Trois partis politiques se sont affrontés ; le premier est celui de Paul Kagame. Les deux autres lui étant fidèles. Pas de vraie opposition. Qui oserait le faire, sans y perdre l’essentiel? Tous ceux qui ont essayé se sont cassés au moins les dents. On attend les résultats avec beaucoup de curiosité. Mais, ils seront favorables au président Kagame. Le bonheur des uns fera donc le malheur des autres, spécialement celui de ses voisins les Congolais. A ces derniers, la Communauté internationale est allée jusqu’à exiger et financé des élections dites démocratiques, libres et transparentes.
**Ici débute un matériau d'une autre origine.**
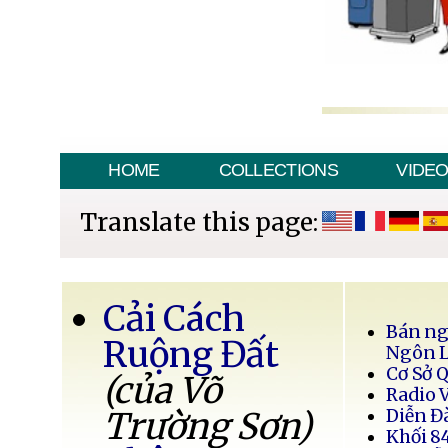
HOME
COLLECTIONS
VIDE
Translate this page:
Cải Cách
Bán ng
Ruộng Đất
Ngôn 
Cơ Sở 
(của Võ
Radio 
Trường Sơn)
Diễn Đ
Khối 8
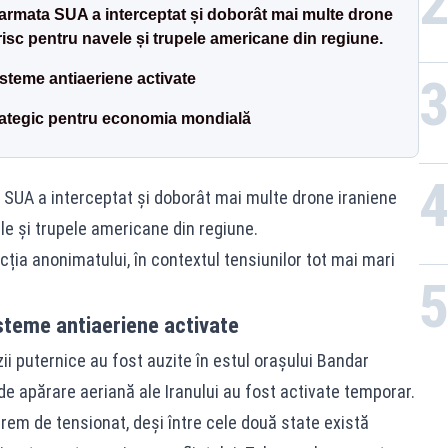
, armata SUA a interceptat și doborât mai multe drone
isc pentru navele și trupele americane din regiune.
isteme antiaeriene activate
rategic pentru economia mondială
a SUA a interceptat și doborât mai multe drone iraniene
le și trupele americane din regiune.
cția anonimatului, în contextul tensiunilor tot mai mari
isteme antiaeriene activate
zii puternice au fost auzite în estul orașului Bandar
de apărare aeriană ale Iranului au fost activate temporar.
rem de tensionat, deși între cele două state există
Aucune éclaircie ne semble se manifester dans les relations entre les deux pays. Les rebelles rwandais du FDLR sont toujours tapis dans les forêts de la RD Congo et se comportent en véritables conquérants. Ils font des affaires juteuses dans les mines du Sud-kivu avec la complicité des officiers congolais, à en croire plusieurs rapports des Ong internationales.
Le Rwanda ne veut pas du retour de ses rebelles qui risquent de perturber la donne politique. La RD Congo ne sait pas comment s’en débarrasser. C’est une véritable écharde dans les pieds des Congolais. Kagame peut continuer à invectiver son voisin. Parfois, l’on se demande même à la France n’éprouve aucun scrupule pour avoir notamment provoqué cette situation. Car, il s’agit bien de l’opération « Turquoise » de triste mémoire qui avait laissé entrer en 1994 au Zaïre de l’époque des réfugiés armés de pied en cap. On serait heureux d’une autre opération « Turquoise » de retour au bercail pour ces soldats rwandais devenus des potentats sur un sol qui n’est pas le leur.